The aims of the present study were to explore the effects of salidroside on fibrotic injuries in the lung. In vivo and in vitro experiments were performed in bleomycin (BLM)-challenged rats and recombinant TGF-β1-stimulated primarily cultured rat alveolar epithelial cells (AECs) and human A549 cells, respectively.

Materials and methods

Animals and treatments

All work in this study was approved by the Institutional Animal Care and Use Committee of Dalian Medical University. Eight-week-old Sprague–Dawley (SD) rats (weighing approximately 250 g) were kept on a 12-h light/dark cycle at a controlled temperature with free access to food and tap water.

Fibrotic injuries were established in rats by BLM (Melonepharma, Dalian, China). In short, rats were anesthetized with injection of 10 % chloride hydrate (3.5 mL/kg; Sinopharm, Shanghai, China) and given an intratracheal instillation of 5 mg/kg BLM (BLM group). The rats were rotated immediately to ensure the thorough drug distribution in the lungs. Control rats undergoing the same surgical procedures were given an equal volume of saline (control group). Then, the BLM-treated rats were given a daily intraperitoneal injection of 50, 100, or 200 mg/kg salidroside (purity ≥ 98 %; Melonepharma). Control rats were administrated with an equal volume of salidroside vehicle. Twenty-eight days later, after collection of bronchoalveolar lavage fluids (BALFs), all animals were sacrificed. The lung tissues were removed then fixed in 4 % paraformaldehyde (Sinopharm) or stored in −80 °C before assay.

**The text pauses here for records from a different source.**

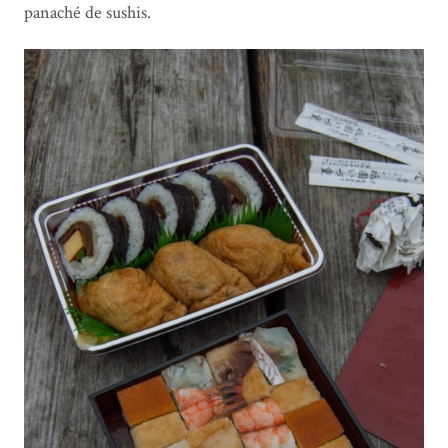
panaché de sushis.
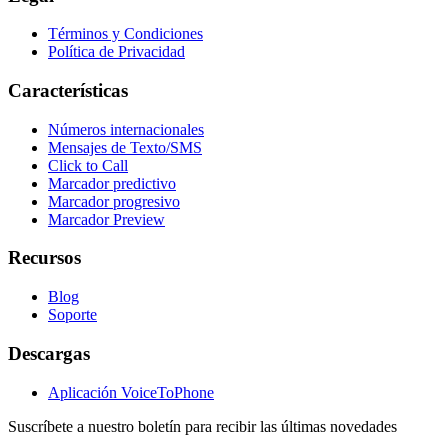
Términos y Condiciones
Política de Privacidad
Características
Números internacionales
Mensajes de Texto/SMS
Click to Call
Marcador predictivo
Marcador progresivo
Marcador Preview
Recursos
Blog
Soporte
Descargas
Aplicación VoiceToPhone
Suscríbete a nuestro boletín para recibir las últimas novedades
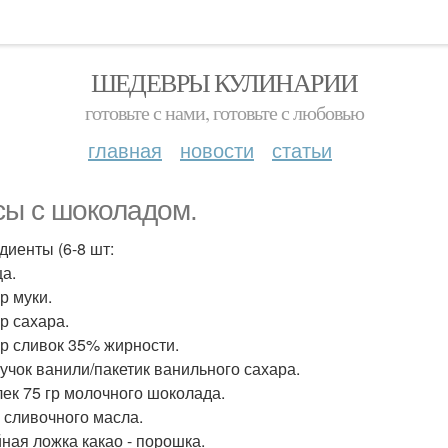
ШЕДЕВРЫ КУЛИНАРИИ
готовьте с нами, готовьте с любовью
главная
новости
статьи
сы с шоколадом.
диенты (6-8 шт:
ца.
гр муки.
гр сахара.
 гр сливок 35% жирности.
тручок ванили/пакетик ванильного сахара.
олек 75 гр молочного шоколада.
р сливочного масла.
йная ложка какао - порошка.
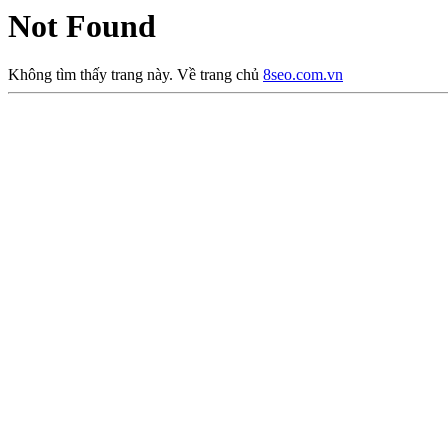
Not Found
Không tìm thấy trang này. Về trang chủ
8seo.com.vn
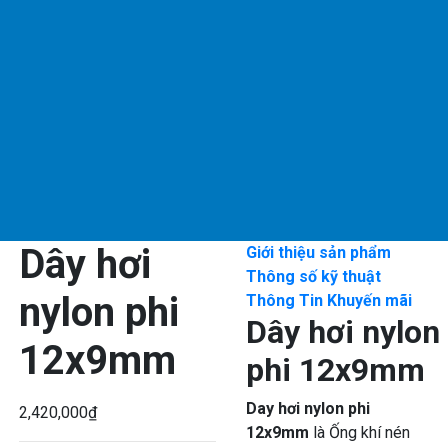
Dây hơi
Giới thiệu sản phẩm
Thông số kỹ thuật
nylon phi
Thông Tin Khuyến mãi
Dây hơi nylon
12x9mm
phi 12x9mm
Day hơi nylon phi
2,420,000
₫
12x9mm
là Ống khí nén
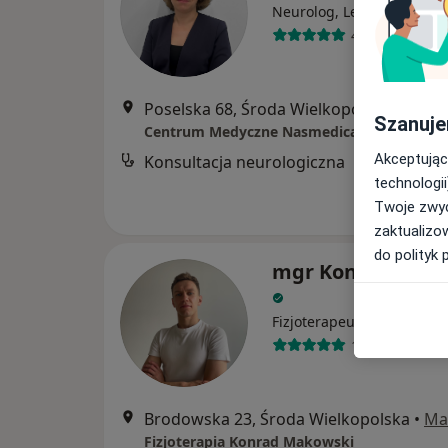
Neurolog, Lekarz rodzinn
40 opinii
Poselska 68, Środa Wielkopolska
•
Mapa
Szanuje
Centrum Medyczne Nasmedica
Akceptując
Konsultacja neurologiczna
technologii
Twoje zwyc
zaktualizo
do polityk 
mgr Konrad Mak
·
Więcej
Fizjoterapeuta
13 opinii
Brodowska 23, Środa Wielkopolska
•
Ma
Fizjoterapia Konrad Makowski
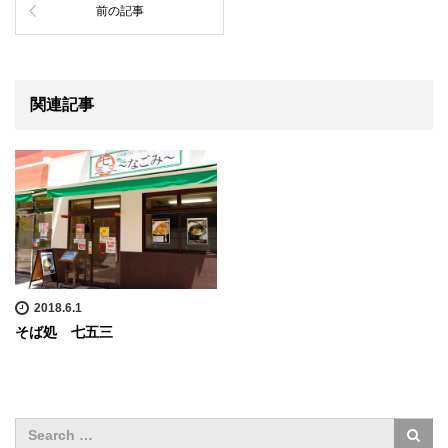
前の記事
関連記事
2018.6.1
そば処 七五三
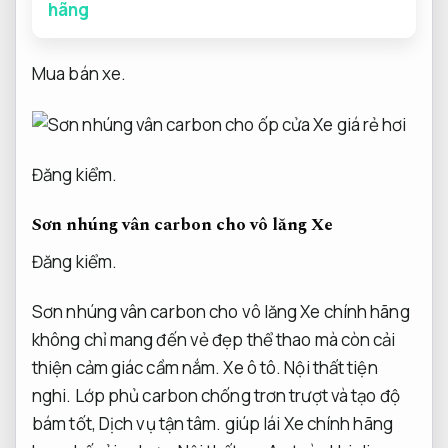
hãng
Mua bán xe.
Đăng kiểm.
Sơn nhúng vân carbon cho vô lăng Xe
Đăng kiểm.
Sơn nhúng vân carbon cho vô lăng Xe chính hãng
không chỉ mang đến vẻ đẹp thể thao mà còn cải
thiện cảm giác cầm nắm.
Xe ô tô.
Nội thất tiện
nghi.
Lớp phủ carbon chống trơn trượt và tạo độ
bám tốt,
Dịch vụ tận tâm.
giúp lái Xe chính hãng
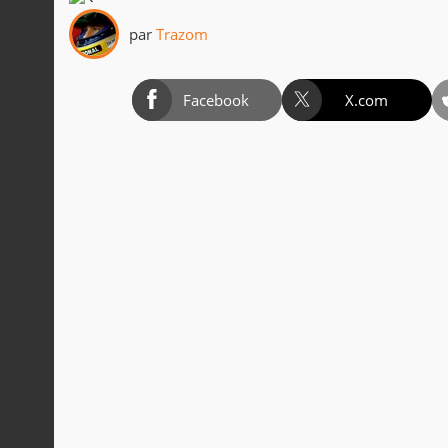
par
Trazom
Facebook
X.com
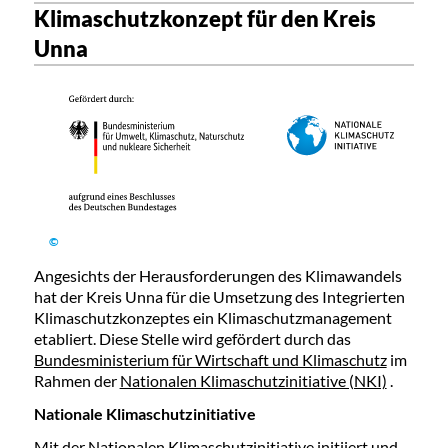
Klimaschutzkonzept für den Kreis
Unna
©
Angesichts der Herausforderungen des Klimawandels
hat der Kreis Unna für die Umsetzung des Integrierten
Klimaschutzkonzeptes ein Klimaschutzmanagement
etabliert. Diese Stelle wird gefördert durch das
Bundesministerium für Wirtschaft und Klimaschutz
im
Rahmen der
Nationalen Klimaschutzinitiative (NKI)
.
Nationale Klimaschutzinitiative
Mit der Nationalen Klimaschutzinitiative initiiert und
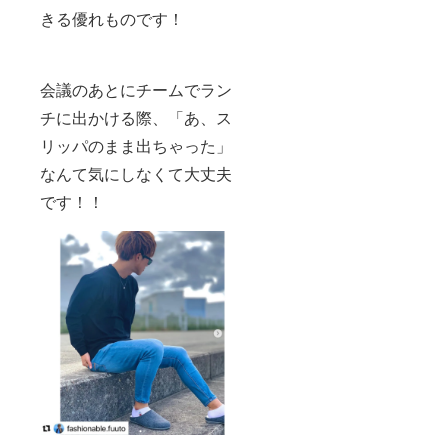
きる優れものです！
会議のあとにチームでラン
チに出かける際、「あ、ス
リッパのまま出ちゃった」
なんて気にしなくて大丈夫
です！！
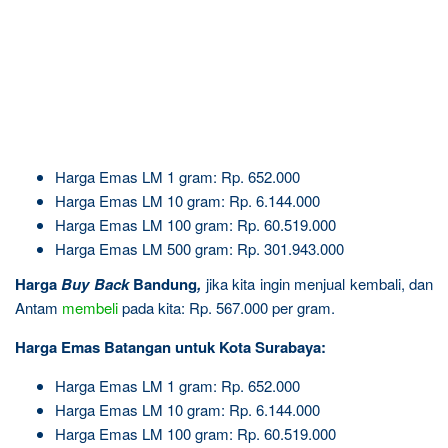
Harga Emas LM 1 gram: Rp. 652.000
Harga Emas LM 10 gram: Rp. 6.144.000
Harga Emas LM 100 gram: Rp. 60.519.000
Harga Emas LM 500 gram: Rp. 301.943.000
Harga
Buy Back
Bandung
,
jika kita ingin menjual kembali, dan
Antam
membeli
pada kita: Rp. 567.000 per gram.
Harga Emas Batangan untuk Kota Surabaya:
Harga Emas LM 1 gram: Rp. 652.000
Harga Emas LM 10 gram: Rp. 6.144.000
Harga Emas LM 100 gram: Rp. 60.519.000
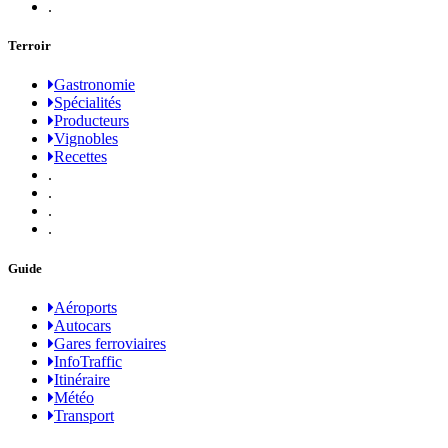
.
Terroir
Gastronomie
Spécialités
Producteurs
Vignobles
Recettes
.
.
.
.
Guide
Aéroports
Autocars
Gares ferroviaires
InfoTraffic
Itinéraire
Météo
Transport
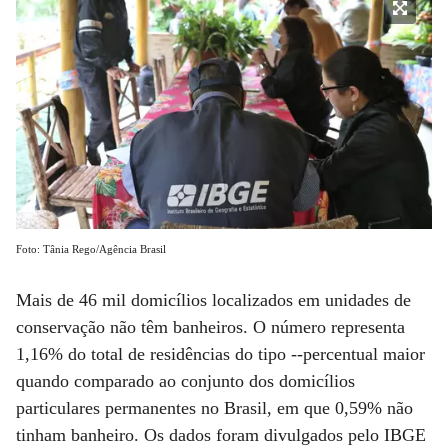
Foto: Tânia Rego/Agência Brasil
Mais de 46 mil domicílios localizados em unidades de
conservação não têm banheiros. O número representa
1,16% do total de residências do tipo --percentual maior
quando comparado ao conjunto dos domicílios
particulares permanentes no Brasil, em que 0,59% não
tinham banheiro. Os dados foram divulgados pelo IBGE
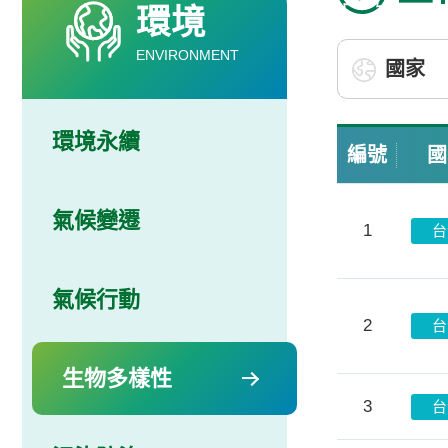
環境
ENVIRONMENT
環境永續
編號
國
氣候變遷
1
台
氣候行動
2
台
生物多樣性
3
台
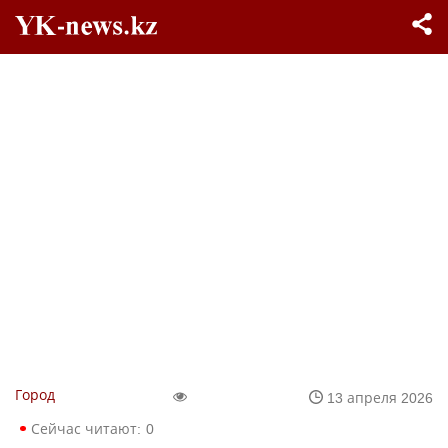
Город
13 апреля 2026
Сейчас читают:
0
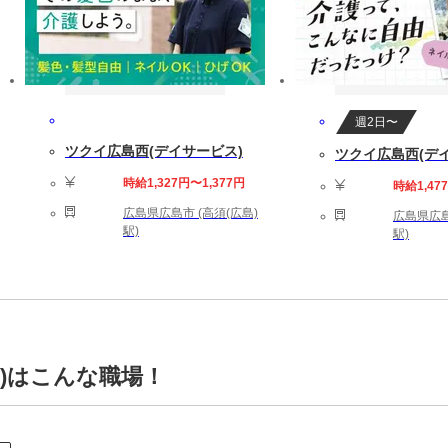
週2日〜
ツクイ広島西(デイサービス)
ツクイ広島西(デ
時給1,327円〜1,377円
時給1,47
広島県広島市 (高須(広島)
広島県広島
駅)
駅)
)はこんな職場！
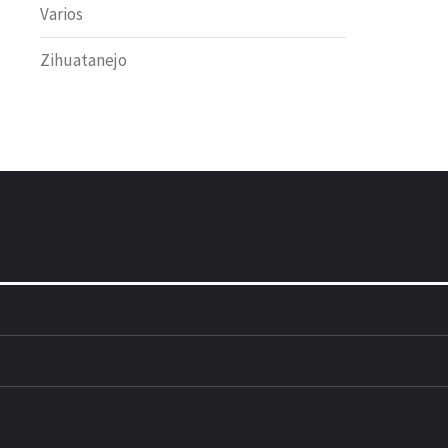
Varios
Zihuatanejo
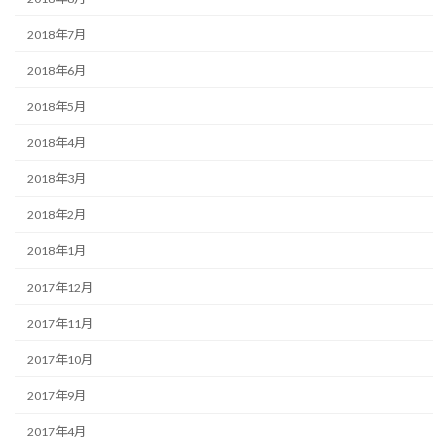
2018年7月
2018年6月
2018年5月
2018年4月
2018年3月
2018年2月
2018年1月
2017年12月
2017年11月
2017年10月
2017年9月
2017年4月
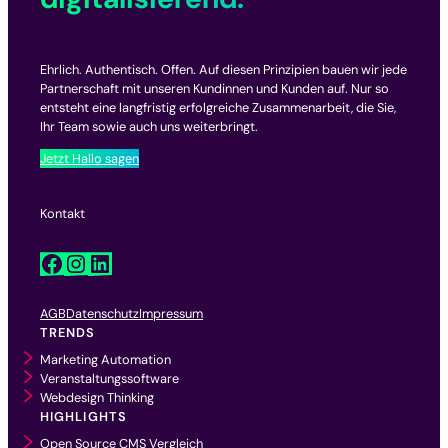
Ehrlich. Authentisch. Offen. Auf diesen Prinzipien bauen wir jede
Partnerschaft mit unseren Kundinnen und Kunden auf. Nur so
entsteht eine langfristig erfolgreiche Zusammenarbeit, die Sie,
Ihr Team sowie auch uns weiterbringt.
Jetzt Hallo sagen
Kontakt
Facebook
Instagram
LinkedIn
AGB
Datenschutz
Impressum
TRENDS
Marketing Automation
Veranstaltungssoftware
Webdesign Thinking
HIGHLIGHTS
Open Source CMS Vergleich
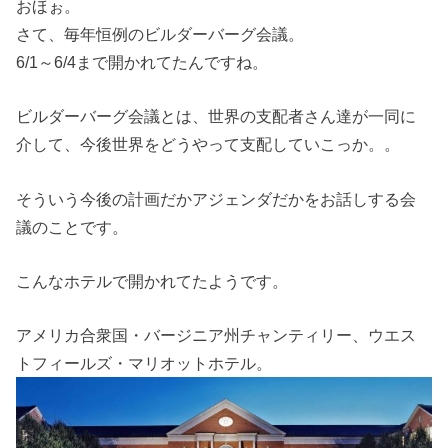
おほぉ。
さて、毎年恒例のビルダーバーグ会議。
6/1～6/4まで開かれてたんですね。
ビルダーバーグ会議とは、世界の支配者さん達が一同に
介して、今後世界をどうやって支配していこっか。。
そういう今後の計画だかアジェンダだかをお話しする会
議のことです。
こんなホテルで開かれてたようです。
アメリカ合衆国・バージニア州チャンティリー、ウエス
トフィールズ・マリオットホテル。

Cell culture and treatment

Human A549 cells were obtained from the Cell Bank of the Chinese Academy of Sciences (Shanghai, China) and cultured in Dulbecco’s modified Eagle’s medium (DMEM; Gibco, Grand Island, NY, USA) supplemented with 10 % fetal bovine serum (FBS; HyClone, Logan, UT, USA) under a 95 % air/5 % CO2 (37 °C) atmosphere. Type II primary AECs were isolated from lung tissues of neonatal rats according to protocols reported by Abraham et al. (1999). Recombinant TGF-β1 (5 or 10 ng/mL; Sino Biological Inc., Beijing, China) and salidroside (50 μM) were used to co-treat the primarily cultured rat AECs or human A549 cells for 48 h.

BAL

The right main bronchus of each animal was ligated, and BAL was performed in the left lung through a tracheal cannula with 1.5 mL sterile saline for three times. The BALFs were immediately centrifuged to obtain the cell pellet. Then, the cell pellet was resuspended in cold PBS, smeared on a glass slide, and stained with Giemsa (JianCheng Bioengineering Institute, Nanjing, China) to distinguish different cell types under a light microscope. The total cell number was determined with a hemocytometer. Furthermore, the production of pro-inflammatory cytokines such as tumor necrosis factor alpha (TNF-α) and interleukin 6 (IL-6) was assessed in cell-free BAL supernatant by using corresponding ELISA Kits (USCN Life Science, Wuhan, China) according to the manufacturer’s protocols. The obtained data were presented as picograms per milliliter of BALF.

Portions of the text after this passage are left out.